Nursing Process P1
1. Five Steps of the Nursing Process (NP)
Rationale for Using the Nursing Process
The Nursing Process is a systematic and rational method of planning and providing patient care organized around a series of phases that facilitates evidence-informed and ethical nursing practice.
It assists nurses in critical thinking and provides guidelines for data collection.
It helps organize work and facilitates documentation of client needs and care plans.
Note: The NP is NOT a conceptual framework, theory, model of care, or a professional standard.
Comparison: Nursing Process vs. Written Nursing Care Plan (NCP)
The Nursing Process: A systematic guide to patient care designed to be evidence-informed and ethical.
Written NCP: A formal document used to summarize the process and outline specific care strategies.
The Five Steps and Their Integration
Assessment
Gathering subjective and objective data.
Diagnosis
Analyzing data, identifying problems, and applying labels.
Planning
Setting priorities, establishing goals, and identifying interventions.
Implementation
Executing nurse-initiated or physician-initiated treatments.
Evaluation
Assessing outcomes and the efficacy of treatment strategies.

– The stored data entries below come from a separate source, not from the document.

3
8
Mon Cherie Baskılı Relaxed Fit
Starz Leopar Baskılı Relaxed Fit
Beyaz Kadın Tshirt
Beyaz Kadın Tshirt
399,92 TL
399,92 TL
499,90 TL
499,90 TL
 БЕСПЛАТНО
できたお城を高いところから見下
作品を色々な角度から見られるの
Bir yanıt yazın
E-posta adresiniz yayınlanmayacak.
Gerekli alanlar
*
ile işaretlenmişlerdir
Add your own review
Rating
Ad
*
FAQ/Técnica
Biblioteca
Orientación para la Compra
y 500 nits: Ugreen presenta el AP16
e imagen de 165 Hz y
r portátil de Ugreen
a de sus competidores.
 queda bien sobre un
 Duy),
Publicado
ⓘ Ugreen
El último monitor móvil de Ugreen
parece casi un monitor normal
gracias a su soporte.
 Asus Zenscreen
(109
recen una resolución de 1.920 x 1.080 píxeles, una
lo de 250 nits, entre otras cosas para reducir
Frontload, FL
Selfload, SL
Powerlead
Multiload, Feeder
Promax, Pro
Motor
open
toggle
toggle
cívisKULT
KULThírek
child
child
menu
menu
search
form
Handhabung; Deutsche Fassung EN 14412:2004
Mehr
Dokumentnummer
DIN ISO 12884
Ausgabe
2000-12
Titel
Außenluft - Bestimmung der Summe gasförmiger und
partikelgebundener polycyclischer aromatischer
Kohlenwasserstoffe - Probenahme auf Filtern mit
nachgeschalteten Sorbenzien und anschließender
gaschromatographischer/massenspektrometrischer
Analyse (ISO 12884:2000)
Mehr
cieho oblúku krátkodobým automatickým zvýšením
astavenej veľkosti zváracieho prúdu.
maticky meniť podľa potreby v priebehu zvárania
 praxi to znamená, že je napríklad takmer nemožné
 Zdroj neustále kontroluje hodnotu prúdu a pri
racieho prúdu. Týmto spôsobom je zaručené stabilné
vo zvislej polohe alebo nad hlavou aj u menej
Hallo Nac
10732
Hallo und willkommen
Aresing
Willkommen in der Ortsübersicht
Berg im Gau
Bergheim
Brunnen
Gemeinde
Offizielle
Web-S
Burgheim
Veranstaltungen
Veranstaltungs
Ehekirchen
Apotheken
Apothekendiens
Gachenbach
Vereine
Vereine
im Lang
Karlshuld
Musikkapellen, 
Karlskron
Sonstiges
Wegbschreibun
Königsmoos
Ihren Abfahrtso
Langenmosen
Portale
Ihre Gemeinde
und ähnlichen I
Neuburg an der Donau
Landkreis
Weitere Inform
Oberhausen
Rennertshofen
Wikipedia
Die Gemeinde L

2. Relationship Between NP, Critical Thinking, and Clinical Judgment
Critical thinking enhances observation, data validation, organization, and analysis.
It enables nurses to make informed decisions and distinguish essential cues from irrelevant details.
The NP provides the structured framework within which critical thinking and clinical judgment are applied to achieve better patient outcomes.
3. Comparison of NP and NCSBN Clinical Judgment Model
Both emphasize systematic problem-solving but use different lenses.
NCSBN Clinical Judgment Measurement Model (NCJMM) Layers:
Recognize Cues: Identifying relevant data (similar to Assessment).
Analyze Cues: Linking data to clinical presentation (similar to Diagnosis).
Prioritize Hypotheses: Evaluating critical diagnoses (similar to Diagnosis/Planning).
Generate Solutions: Developing a care plan (Planning).
Take Action: Implementing solutions (Implementation).
Evaluate Outcomes: Assessing effectiveness (Evaluation).
4. The Diagnostic Reasoning Process
Principles and Steps of Diagnostic Reasoning
Clustering Data: Grouping related assessment findings.
Identifying Client Needs: Determining the core issues from the data.
Formulating Diagnoses: Developing specific diagnostic statements.
Validation: Confirming data accuracy to ensure correct conclusions.
Identifying Strengths: Using reasoning to identify the client's internal and external resources to aid recovery.
Types and Risks of Diagnostic Errors
Misinterpretation: Incorrectly analyzing data signs.
Overlooking Cues: Missing significant patient details.
Formulation Errors: Mistakes in writing the diagnostic statement.
5. Differentiating Nursing Diagnoses from Collaborative Problems
Nursing Diagnosis: A clinical judgment about responses to actual or potential health problems that nurses are licensed to treat.
Collaborative Problems: Physiological complications that require monitoring and management using both nursing and medical interventions.
Developing and Writing Diagnostic Statements
Structure: Use a two-part statement: LABEL related to RELATED FACTORS.
Example: DEFICIENT KNOWLEDGE related to LACK OF EXPOSURE TO INSTRUCTION.
Types of Nursing Diagnoses
Actual Nursing Diagnosis: Based on current signs and symptoms (e.g., Acute Pain).
Potential and At-Risk Nursing Diagnosis: Clinical judgment that a problem does not yet exist, but vulnerability is high (e.g., RISK FOR INFECTION related to SURGICAL INCISION).
Health Promotion / Wellness Diagnosis: Focuses on the client's transition from a specific level of wellness to a higher level of wellness.